Path 2: Y Research Institute invests in Company B with pharmaceutical patents, obtains equity in Company B, and then rewards Mr. Li.

Similarly, let's first review the relevant tax related policies for technological achievement rewards.

1、According to Article 1 of the Notice of the Ministry of Finance, the State Administration of Taxation, the Ministry of Science and Technology of the People's Republic of China on the Personal income Tax Policy for Scientific and Technological Personnel Obtaining Cash Rewards for the Transformation of Scientific and Technological Achievements by Their Positions (CS [2018] No. 58), non-profit research and development institutions and colleges and universities (hereinafter referred to as non-profit research institutions and colleges and universities) approved to be established in accordance with the provisions of the Law of the China on Promoting the Transformation of Scientific and Technological Achievements, The cash rewards given to scientific and technological personnel from the income from the transformation of scientific and technological achievements by their posts can be reduced by 50% and included in the "income from wages and salaries" of scientific and technological personnel in the current month, and Personal income tax shall be paid according to law.

2、Article 1 of the Notice of the State Taxation Administration on Cancelling the Right to Review the Personal income Tax Temporarily Not Levying for Promoting the Transformation of Scientific and Technological Achievements (Guo Shui Han [2007] No. 833) stipulates that scientific research institutions and colleges and universities will give individual rewards in the form of shares or capital contribution ratio and other equity forms for transforming scientific and technological achievements, and Personal income tax will not be levied temporarily.
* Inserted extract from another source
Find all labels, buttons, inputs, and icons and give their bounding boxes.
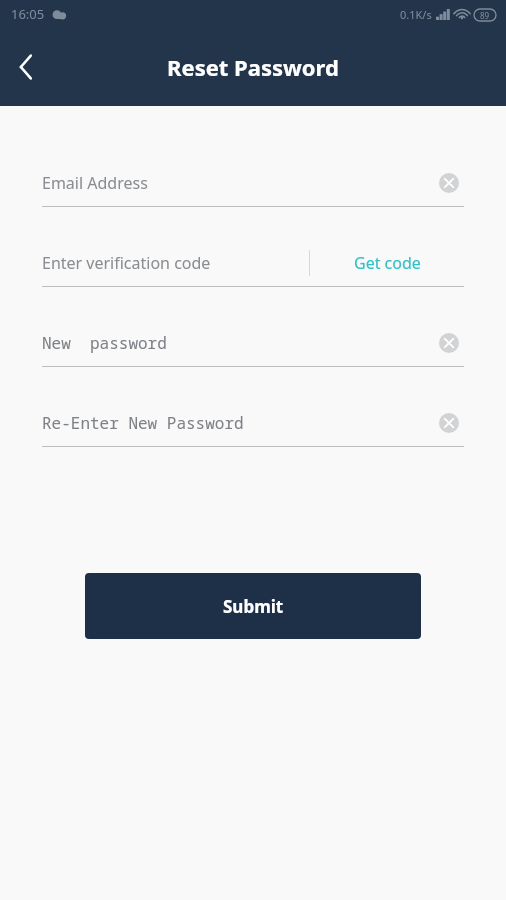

3、Article 3 of the Notice of the State Taxation Administration on Personal income Tax Issues Related to Promoting the Transformation of Scientific and Technological Achievements (Guo Shui Fa [1999] No. 125) stipulates that the winners transfer their equity and the proportion of their capital contribution, and Personal income tax shall be levied on their income according to the taxable items of "income from property transfer", and the original value of the property is zero.

Through the analysis of the above policies, after the scientific and technological achievements obtained by scientific researchers are converted into equity incentives, they will not be subject to Personal income tax when they obtain equity. In case of subsequent transfer, Personal income tax shall be levied according to the taxable item of "income from property transfer". In addition to equity incentives, 50% of the cash incentives obtained by scientific and technological personnel from the transformation of scientific and technological achievements carried out by non-profit research and development institutions and colleges and universities shall be included in the "income from wages and salaries" of scientific and technological personnel in the current month, and Personal income tax shall be paid.

Specifically, in this case, Y Research Institute invested in Company B with pharmaceutical patents, obtained equity in Company B, and then rewarded Li Gong. If the conditions are met, they can enjoy the above preferential policies.